Tot aan de inwerkingtreding van het Verdrag van Lissabon bepaalde artikel 211 EG Verdrag (na inwerkingtreding van het Verdrag van Lissabon: artikel 17 VEU) dat de Europese Commissie het goed functioneren van de gemeenschappelijke markt dient te waarborgen. Welke van de volgende taken valt NIET onder de bevoegdheid van de Europese Commissie?

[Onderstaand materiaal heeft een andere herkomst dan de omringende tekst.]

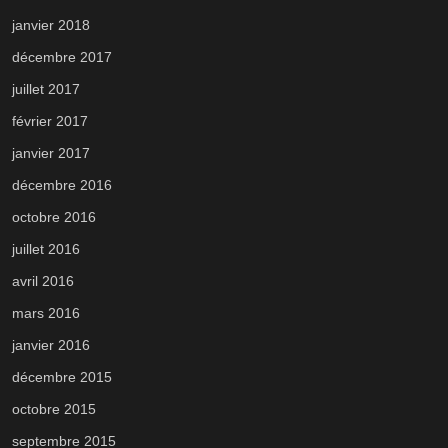
janvier 2018
décembre 2017
juillet 2017
février 2017
janvier 2017
décembre 2016
octobre 2016
juillet 2016
avril 2016
mars 2016
janvier 2016
décembre 2015
octobre 2015
septembre 2015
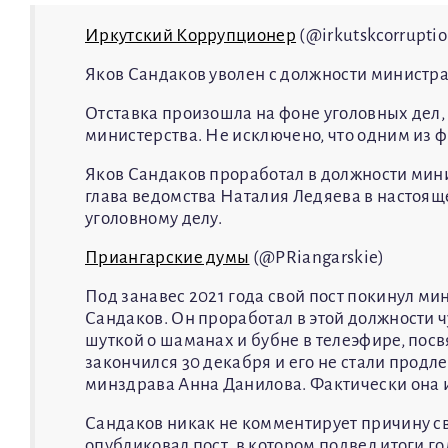
Иркутский Коррупционер
(@irkutskcorruptio
Яков Сандаков уволен с должности министр
Отставка произошла на фоне уголовных дел
министерства. Не исключено, что одним из ф
Яков Сандаков проработал в должности мин
глава ведомства Наталия Ледяева в настоящ
уголовному делу.
Приангарские думы
(@PRiangarskie)
Под занавес 2021 года свой пост покинул м
Сандаков. Он проработал в этой должности 
шуткой о шаманах и бубне в телеэфире, пос
закончился 30 декабря и его не стали продле
минздрава Анна Данилова. Фактически она и
Сандаков никак не комментирует причину сво
опубликовал пост, в котором подвел итоги г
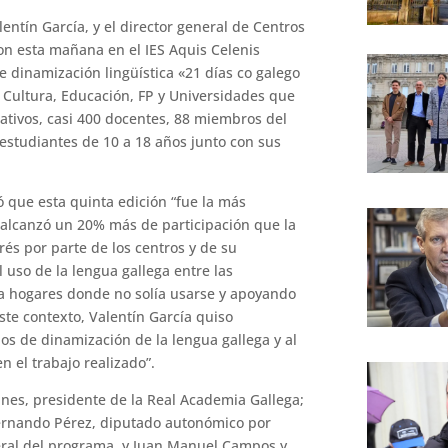
alentín García, y el director general de Centros
on esta mañana en el IES Aquis Celenis
e dinamización lingüística «21 días co galego
de Cultura, Educación, FP y Universidades que
cativos, casi 400 docentes, 88 miembros del
 estudiantes de 10 a 18 años junto con sus
ó que esta quinta edición “fue la más
 alcanzó un 20% más de participación que la
rés por parte de los centros y de su
 uso de la lengua gallega entre las
 a hogares donde no solía usarse y apoyando
ste contexto, Valentín García quiso
pos de dinamización de la lengua gallega y al
n el trabajo realizado”.
xanes, presidente de la Real Academia Gallega;
Fernando Pérez, diputado autonómico por
neral del programa, y Juan Manuel Campos y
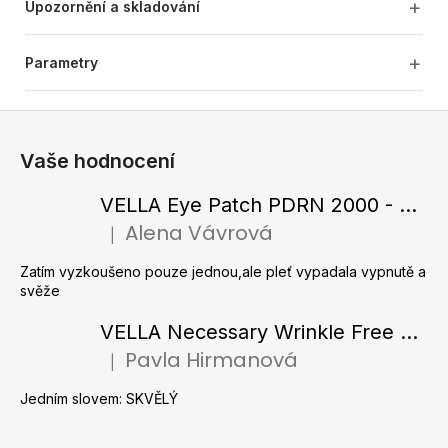
Upozornění a skladování
Parametry
Z
á
Vaše hodnocení
p
a
VELLA Eye Patch PDRN 2000 - Tající hydrogelové náplasti pod oči s PDRN 72 g / 60 ks
t
Alena Vávrová
|
Hodnocení produktu je 5 z 5 hvězdiček.
í
Zatím vyzkoušeno pouze jednou,ale pleť vypadala vypnutě a
svěže
VELLA Necessary Wrinkle Free Ampoule - Protivrásková ampule s kolagenovými vlákny a zlatým práškem 50 ml
Pavla Hirmanová
|
Hodnocení produktu je 5 z 5 hvězdiček.
Jedním slovem: SKVĚLÝ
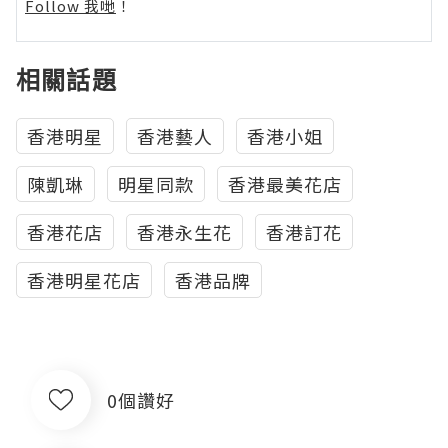
Follow 我哋
！
相關話題
香港明星
香港藝人
香港小姐
陳凱琳
明星同款
香港最美花店
香港花店
香港永生花
香港訂花
香港明星花店
香港品牌
0個讚好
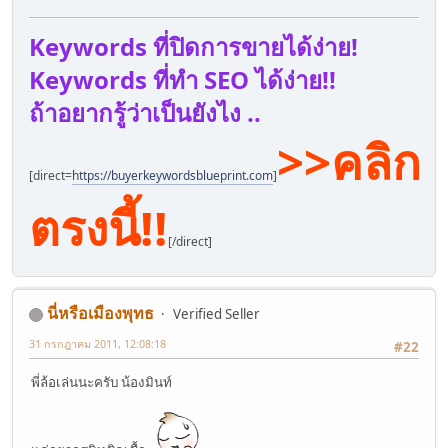
Keywords ที่ปิดการขายได้ง่าย!
Keywords ที่ทำ SEO ได้ง่าย!!
ถ้าอยากรู้ว่าเป็นยังไง ..
>>คลิก
[direct=
https://buyerkeywordsblueprint.com
]
ตรงนี้!!
[/direct]
นี่หรือเมืองพุทธ
Verified Seller
31 กรกฎาคม 2011, 12:08:18
#22
พี่ล้อเล่นนะครับ น้องมินท์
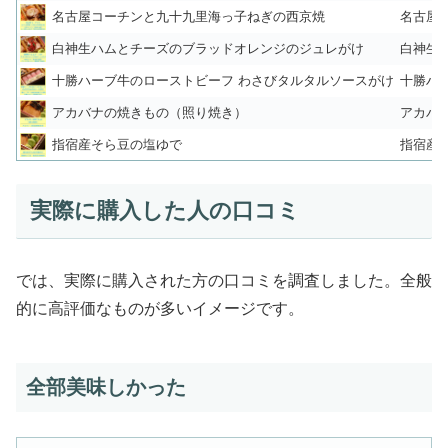
名古屋コーチンと九十九里海っ子ねぎの西京焼
名古屋
白神生ハムとチーズのブラッドオレンジのジュレがけ
白神生
十勝ハーブ牛のローストビーフ わさびタルタルソースがけ
十勝ハ
アカバナの焼きもの（照り焼き）
アカバ
指宿産そら豆の塩ゆで
指宿産
実際に購入した人の口コミ
では、実際に購入された方の口コミを調査しました。全般
的に高評価なものが多いイメージです。
全部美味しかった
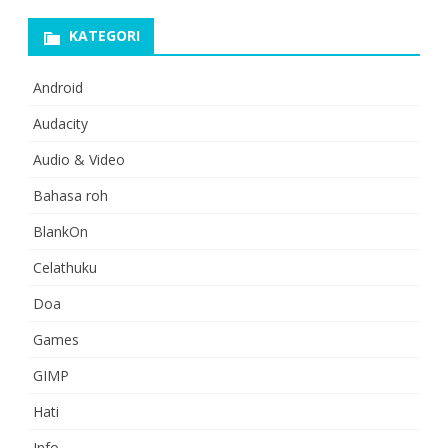
KATEGORI
Android
Audacity
Audio & Video
Bahasa roh
BlankOn
Celathuku
Doa
Games
GIMP
Hati
Info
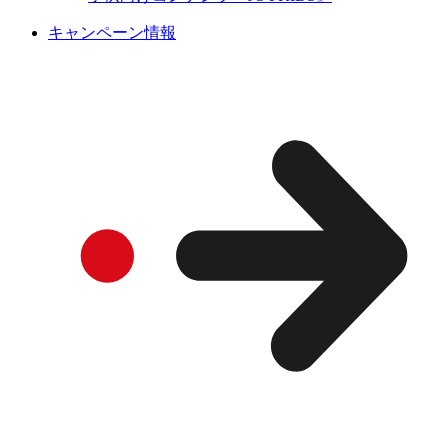
キャンペーン情報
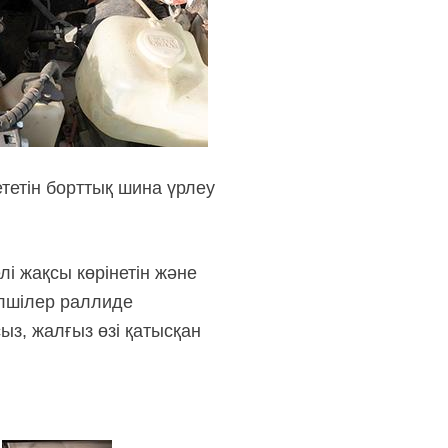
тетін борттық шина үрлеу
і жақсы көрінетін және
клшілер раллиде
з, жалғыз өзі қатысқан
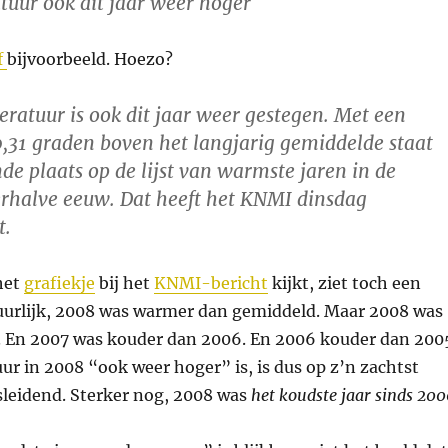
uur ook dit jaar weer hoger
f
bijvoorbeeld. Hoezo?
ratuur is ook dit jaar weer gestegen. Met een
0,31 graden boven het langjarig gemiddelde staat
de plaats op de lijst van warmste jaren in de
rhalve eeuw. Dat heeft het KNMI dinsdag
t.
het
grafiekje
bij het
KNMI-bericht
kijkt, ziet toch een
uurlijk, 2008 was warmer dan gemiddeld. Maar 2008 was
 En 2007 was kouder dan 2006. En 2006 kouder dan 200
ur in 2008 “ook weer hoger” is, is dus op z’n zachtst
leidend. Sterker nog, 2008 was
het koudste jaar sinds 20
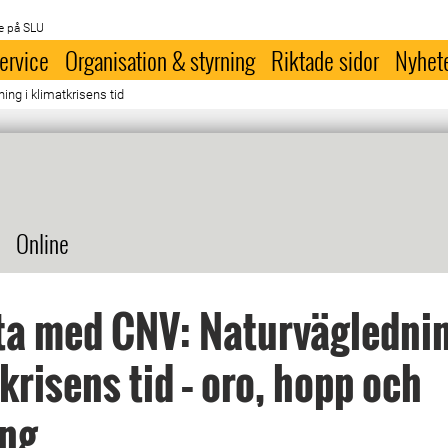
e på SLU
ervice
Organisation & styrning
Riktade sidor
Nyhet
ng i klimatkrisens tid
Online
a med CNV: Naturväglednin
krisens tid – oro, hopp och
ing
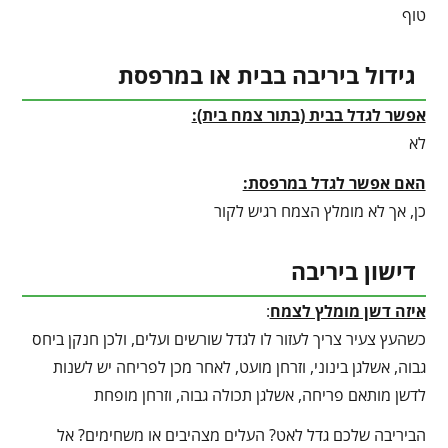
טוף
גידול ביריבה בבית או במרפסת
אפשר לגדל בבית (בתור צמח בית):
לא
האם אפשר לגדל במרפסת:
כן, אך לא מומלץ הצמח רגיש לקור
דישון ביריבה
איזה דשן מומלץ לצמח
:
כשהעץ צעיר צריך לעזור לו לגדל שורשים ועלים, ולכן חנקן ביחס
גבוה, אשלגן בינוני, וזרחן מועט, לאחר מכן לפריחה יש לשנות
לדשן מותאם פריחה, אשלגן תכולה גבוה, וזרחן מופחת
הביריבה שלכם גדל לאט? העלים מצהיבים או משחימים? אל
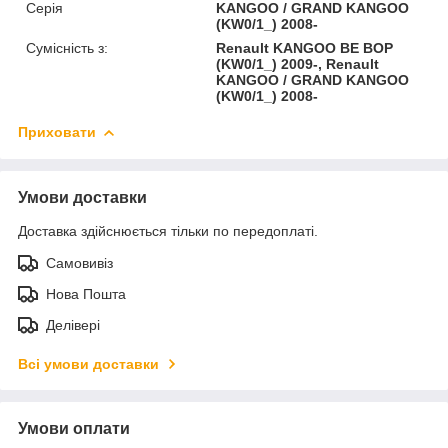
Серія
KANGOO / GRAND KANGOO
(KW0/1_) 2008-
Сумісність з:
Renault KANGOO BE BOP
(KW0/1_) 2009-, Renault
KANGOO / GRAND KANGOO
(KW0/1_) 2008-
Приховати
Умови доставки
Доставка здійснюється тільки по передоплаті.
Самовивіз
Нова Пошта
Делівері
Всі умови доставки
Умови оплати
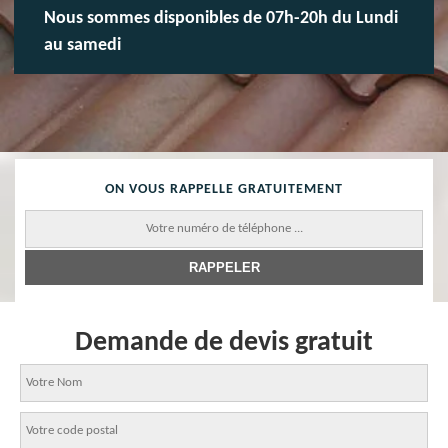
Nous sommes disponibles de 07h-20h du Lundi
au samedi
ON VOUS RAPPELLE GRATUITEMENT
Demande de devis gratuit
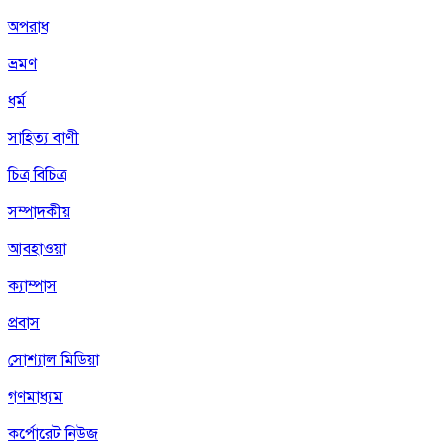
অপরাধ
ভ্রমণ
ধর্ম
সাহিত্য বাণী
চিত্র বিচিত্র
সম্পাদকীয়
আবহাওয়া
ক্যাম্পাস
প্রবাস
সোশ্যাল মিডিয়া
গণমাধ্যম
কর্পোরেট নিউজ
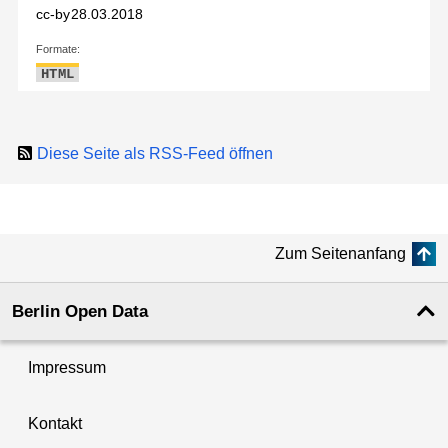
cc-by
28.03.2018
Formate:
HTML
Diese Seite als RSS-Feed öffnen
Zum Seitenanfang
Berlin Open Data
Impressum
Kontakt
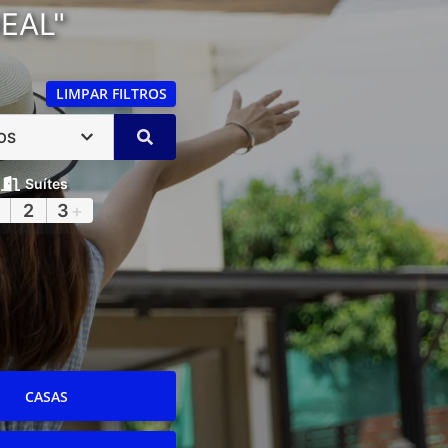
EAL"
LIMPAR FILTROS
OS
Suítes
2
3
+
CASAS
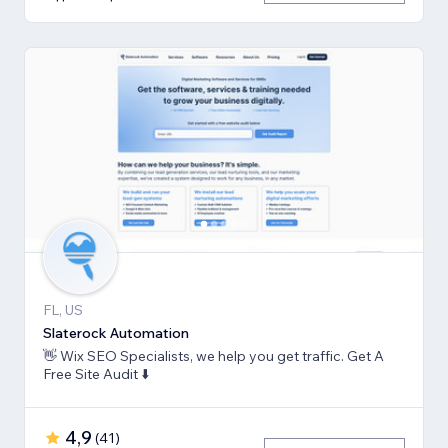
FL, US
Slaterock Automation
👋 Wix SEO Specialists, we help you get traffic. Get A
Free Site Audit ⬇️
4,9
(
41
)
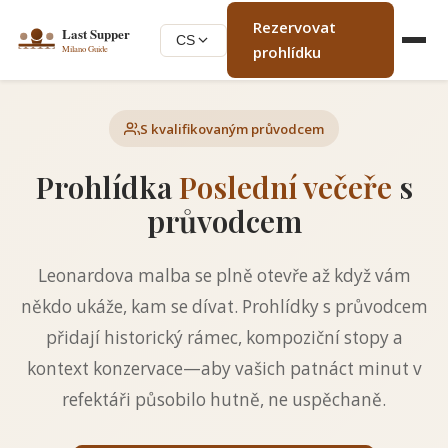
Rezervovat
CS
prohlídku
S kvalifikovaným průvodcem
Prohlídka
Poslední večeře
s
průvodcem
Leonardova malba se plně otevře až když vám
někdo ukáže, kam se dívat. Prohlídky s průvodcem
přidají historický rámec, kompoziční stopy a
kontext konzervace—aby vašich patnáct minut v
refektáři působilo hutně, ne uspěchaně.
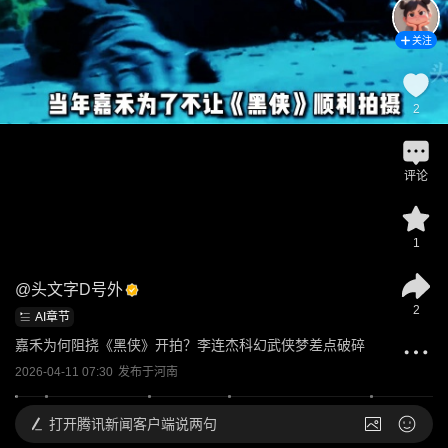
关注
2
评论
1
@
头文字D号外
2
AI章节
嘉禾为何阻挠《黑侠》开拍？李连杰科幻武侠梦差点破碎
2026-04-11 07:30
发布于
河南
打开
腾讯新闻客户端说两句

  1. Het initiatiefrecht om communautaire wetsvoorstellen in te dienen.
  2. Het vaststellen van de agenda voor de Raadsvergaderingen.
  3. Het handhaven en uitvoeren van het mededingingsrecht.
  4. Het voeren van onderhandelingen met derde staten en/of internationale organisaties.

Vraag 5

Rangschik de verschillende vormen van economische samenwerking naar toenemende intensiteit (dus van minst naar meest vergaande samenwerking):

  1. douane-unie > vrijhandelszone > gemeenschappelijke markt > economische unie
  2. douane-unie > vrijhandelszone > economische unie > gemeenschappelijke markt
  3. vrijhandelszone > douane-unie > economische unie > gemeenschappelijke markt
  4. vrijhandelszone > douane-unie > gemeenschappelijke markt > economische unie

Vraag 6

In zijn oratie bespreekt Professor Brinkhorst de verhouding tussen de Europese Unie en de nationale soevereiniteit. Welke stelling(en) is (zijn) correct:

Stelling I Professor Brinkhorst vindt dat de Europese Unie door de communautisering een ‘superstaat’ is geworden.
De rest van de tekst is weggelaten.